This weeks Offside View ponders who the supreme being is actually supporting at the 2010 World Cup.
Sportsmen have always been a religious bunch, although usually it’s manifested in them believing they are indeed the messiah.
This World Cup the bar seems to have been raised with religious signals almost becoming a form of Tourettes for some players. Then there’s the rosary beads of many including Wayne Rooney and Maradona, the latter choosing to wear his tightly wrapped around his ‘Hand of God’ almost resembling a religious knuckle duster.
Of course it’s easier to believe in a higher power when you’re one of the world’s greatest and best paid footballers. Kaka has said in the past ‘faith decides whether something will happen or not’ which is obviously easier to swallow when you’re a Real Madrid Galactico than if you’re working pulling pints at The Dog & Duck.
I asked my usual barman if he thought this was the path God had laid out for him, I’d let you in on his reply if it wasn’t so blasphemous. Funnily enough, even though he invariably gets the shamrock on a pint of Guinness perfect, I’ve never seen him drop to his knees and unveil a ‘I Belong To Jesus’ t-shirt.

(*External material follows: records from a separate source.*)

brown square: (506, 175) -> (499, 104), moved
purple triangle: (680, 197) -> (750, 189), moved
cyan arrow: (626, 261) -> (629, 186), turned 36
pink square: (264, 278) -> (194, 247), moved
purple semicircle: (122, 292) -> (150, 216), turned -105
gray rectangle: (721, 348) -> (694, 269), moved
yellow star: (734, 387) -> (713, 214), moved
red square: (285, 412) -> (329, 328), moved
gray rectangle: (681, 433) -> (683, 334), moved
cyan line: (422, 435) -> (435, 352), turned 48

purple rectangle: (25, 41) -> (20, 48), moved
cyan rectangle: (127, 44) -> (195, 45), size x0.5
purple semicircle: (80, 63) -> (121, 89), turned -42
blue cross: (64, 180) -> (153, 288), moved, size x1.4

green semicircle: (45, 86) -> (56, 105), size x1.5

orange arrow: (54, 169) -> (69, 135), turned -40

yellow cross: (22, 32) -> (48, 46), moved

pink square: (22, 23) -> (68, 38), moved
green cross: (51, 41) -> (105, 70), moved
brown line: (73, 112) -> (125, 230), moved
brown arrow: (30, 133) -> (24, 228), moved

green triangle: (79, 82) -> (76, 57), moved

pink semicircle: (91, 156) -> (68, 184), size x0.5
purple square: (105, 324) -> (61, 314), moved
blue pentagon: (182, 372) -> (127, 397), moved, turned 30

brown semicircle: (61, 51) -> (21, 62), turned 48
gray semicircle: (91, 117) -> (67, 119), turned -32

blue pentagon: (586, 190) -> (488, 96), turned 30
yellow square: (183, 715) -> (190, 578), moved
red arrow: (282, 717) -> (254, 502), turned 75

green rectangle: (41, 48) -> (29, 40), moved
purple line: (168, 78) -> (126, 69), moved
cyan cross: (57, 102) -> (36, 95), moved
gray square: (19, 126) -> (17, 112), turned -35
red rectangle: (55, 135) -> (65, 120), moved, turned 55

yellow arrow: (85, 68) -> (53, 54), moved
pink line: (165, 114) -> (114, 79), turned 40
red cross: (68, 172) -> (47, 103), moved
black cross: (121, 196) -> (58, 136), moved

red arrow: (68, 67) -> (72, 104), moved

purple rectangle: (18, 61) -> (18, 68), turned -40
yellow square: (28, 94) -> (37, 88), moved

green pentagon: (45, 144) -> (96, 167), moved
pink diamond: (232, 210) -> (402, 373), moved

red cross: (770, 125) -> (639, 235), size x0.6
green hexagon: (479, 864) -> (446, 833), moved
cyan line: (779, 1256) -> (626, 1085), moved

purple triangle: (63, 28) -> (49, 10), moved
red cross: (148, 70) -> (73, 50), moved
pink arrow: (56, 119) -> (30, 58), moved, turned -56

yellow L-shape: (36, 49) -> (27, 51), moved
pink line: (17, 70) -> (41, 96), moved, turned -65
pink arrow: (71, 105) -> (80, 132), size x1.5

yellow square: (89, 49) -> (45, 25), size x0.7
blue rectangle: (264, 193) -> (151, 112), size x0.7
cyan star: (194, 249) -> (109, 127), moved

How do we know if belief in the almighty actually works out on the football field? If Patrice Evra does five self blessings (where a player will replicate a cross with their finger from the forehead down) before entering the field of play and Robinho looks to the heavens for 30 seconds then who wins Top Trumps? What’s the currency here?
There’s even more complications when competing religious beliefs get involved. Franck Ribery raises his hands to Allah at the start of each game, so if he’s up against a devoutly Christian defence does that mean the leaders of the respective faiths put all else aside for 90 minutes whilst they try to make the respective prayers come true?
I also get confused at how these players then justify using their faith to excuse cheating. Maradona famously coined the phrase ‘Hand of God’ which has now been adopted by villain of the moment Luis Suarez. However, why would God want Uruguay to win? This tiny country of 3.5 million people have won the thing twice yet Ghana’s 24 million inhabitants are yet to see any such glory and the soon to be 600 million Christians in Africa haven’t even seen a semi finalist yet!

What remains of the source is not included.